Asparagus with poached egg
Nutrition
kcal: 233 p: 7.9 f: 11.2 c: 35.5
per 100 g, approximately
Ingredients
Asparagus
Hollandaise sauce
- Egg yolk — 2 pcs
- Ghee — 100 g
- White wine vinegar — 20 ml
- Shallot — 30 g
- Black peppercorns — 10 pcs
- White pepper — to taste
- Salt — to taste
Instructions
Hollandaise
- Set a bowl over a pot of barely simmering water and place the butter in it. It should melt without going further.
Asparagus
- Trim the thick ends; line up the bundle by the tips and trim the tops to the same length.
- From each stalk, measure 1.5–2 cm from the tip and peel from that point down with a vegetable peeler — only the outer layer.
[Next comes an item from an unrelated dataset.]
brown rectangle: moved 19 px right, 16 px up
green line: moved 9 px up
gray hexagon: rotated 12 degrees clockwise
- Tie the bundle with kitchen string and stand it in salted water. The bundle should stand with the tips above the water, steaming. Cook 3 minutes, then plunge into cold water.
Hollandaise (cont.)
Make the sabayon — base for hollandaise.
- In a saucepan, a splash of vinegar, black peppercorns, and shallot. Reduce slightly. That’s the “gastrique” — a sharp flavour booster. Base for sabayon.
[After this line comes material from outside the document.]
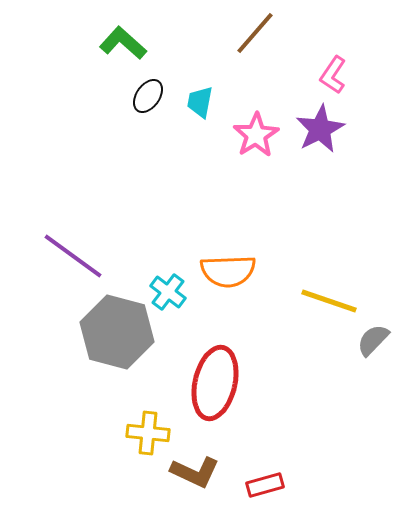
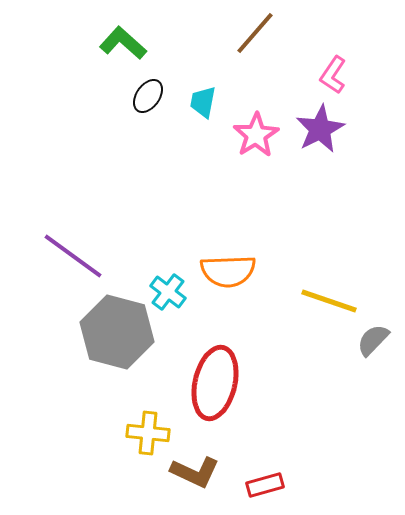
cyan trapezoid: moved 3 px right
- In a large bowl whisk 2 egg yolks (the emulsifier). Let the vinegar cool slightly and pour a little over the yolks (through a sieve).
- Whisk vigorously over the water bath until smooth and emulsified. The sabayon is ready.
- Stream in the melted butter slowly (about one ladle), whisking constantly.
- Thin with a little lemon juice; salt, pepper, stir.
- Transfer to a smaller container, cover tightly with film, keep warm.
Poached egg
- Heat water in a saucepan to at least 63 °C. The water shouldn’t visibly boil.
- Add a little wine vinegar; salt the water.
- Crack an egg into a small cup.
- Swirl the water into a whirlpool and pour the egg in from a small height. Or pour straight from the shell. Cook 3 minutes.
Asparagus (cont.)
- Warm the asparagus in a pan with a little butter or ghee.
Serving
Cross the asparagus on the plate, top with the poached egg, spoon hollandaise over the egg.